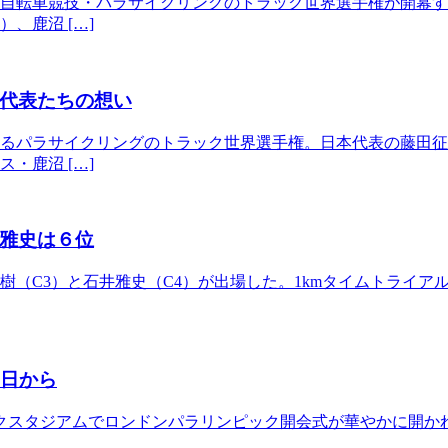
者自転車競技・パラサイクリングのトラック世界選手権が開幕
、鹿沼 […]
代表たちの想い
するパラサイクリングのトラック世界選手権。日本代表の藤田
・鹿沼 […]
井雅史は６位
樹（C3）と石井雅史（C4）が出場した。1kmタイムトライア
0日から
ックスタジアムでロンドンパラリンピック開会式が華やかに開か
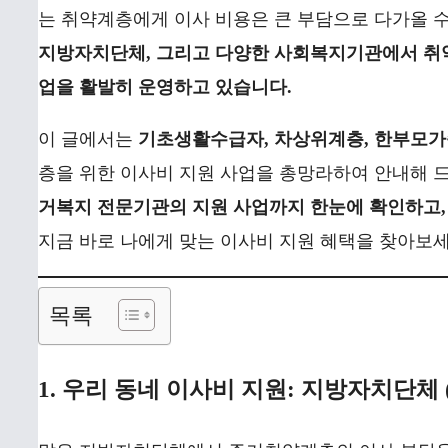
는 취약계층에게 이사 비용은 큰 부담으로 다가올 수
지방자치단체, 그리고 다양한 사회복지기관에서 취약
업을 활발히 운영하고 있습니다.
이 글에서는
기초생활수급자, 차상위계층, 한부모가족
층을 위한 이사비 지원 사업을 총망라하여 안내해 
거복지 전문기관의 지원 사업까지 한눈에 확인하고
지금 바로 나에게 맞는 이사비 지원 혜택을 찾아보세
목록
1. 우리 동네 이사비 지원: 지방자치단체 (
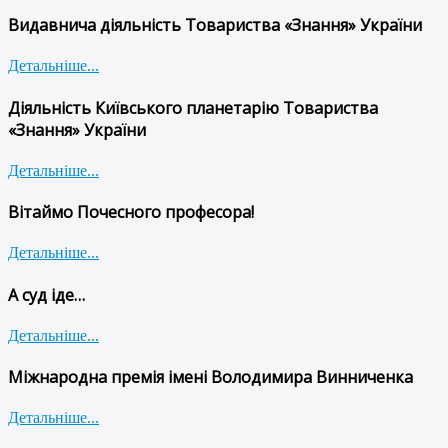
Видавнича діяльність Товариства «Знання» України
Детальніше...
Діяльність Київського планетарію Товариства
«Знання» України
Детальніше...
Вітаймо Почесного професора!
Детальніше...
А суд іде…
Детальніше...
Міжнародна премія імені Володимира Винниченка
Детальніше...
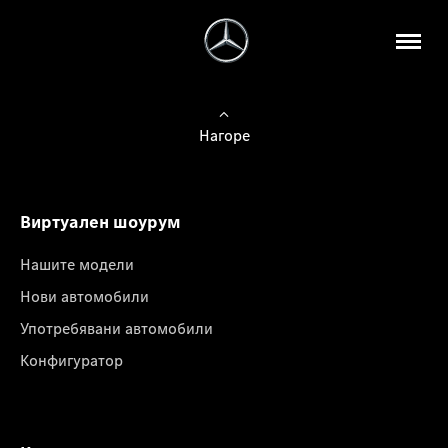
Нагоре
Виртуален шоурум
Нашите модели
Нови автомобили
Употребявани автомобили
Конфигуратор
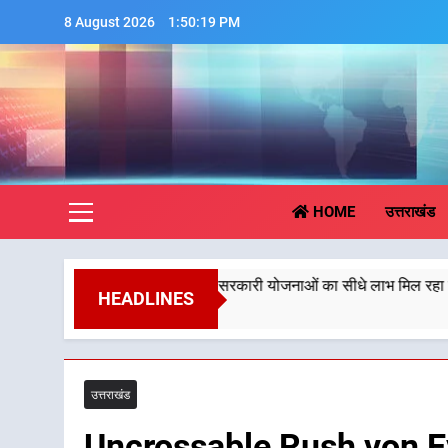
Skip
8 August 2026
1:50:20 PM
to
content
Aa
HOME
उत्तराखंड
, जिससे पात्र लोगों को सरकारी योजनाओं का सीधे लाभ मिल रहा है
HEADLINES
उत्तराखंड
Uncrossable Rush von E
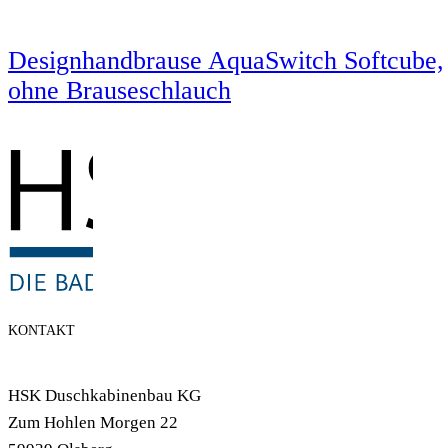
Designhandbrause AquaSwitch Softcube,
ohne Brauseschlauch
KONTAKT
HSK Duschkabinenbau KG
Zum Hohlen Morgen 22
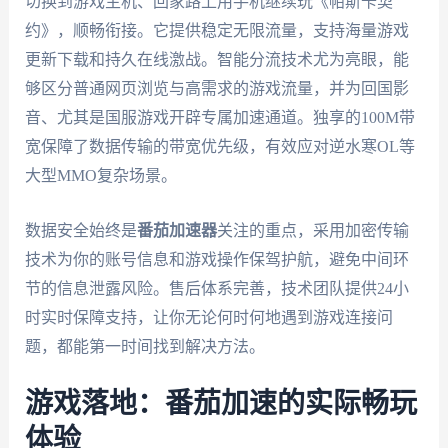
切换到游戏主机、回家路上用手机继续玩《帕斯卡契
约》，顺畅衔接。它提供稳定无限流量，支持海量游戏
更新下载和持久在线激战。智能分流技术尤为亮眼，能
够区分普通网页浏览与高需求的游戏流量，并为回国影
音、尤其是国服游戏开辟专属加速通道。独享的100M带
宽保障了数据传输的带宽优先级，有效应对逆水寒OL等
大型MMO复杂场景。
数据安全始终是
番茄加速器
关注的重点，采用加密传输
技术为你的账号信息和游戏操作保驾护航，避免中间环
节的信息泄露风险。售后体系完善，技术团队提供24小
时实时保障支持，让你无论何时何地遇到游戏连接问
题，都能第一时间找到解决方法。
游戏落地：番茄加速的实际畅玩
体验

::::::::

EXERCISE DESCRIPTION:
Using the material above, print word for word the lines from the one holding "关注的重点，采用加密传输" through the last line.

SOLUTION FOR THIS EXERCISE:
关注的重点，采用加密传输
技术为你的账号信息和游戏操作保驾护航，避免中间环
节的信息泄露风险。售后体系完善，技术团队提供24小
时实时保障支持，让你无论何时何地遇到游戏连接问
题，都能第一时间找到解决方法。
游戏落地：番茄加速的实际畅玩
体验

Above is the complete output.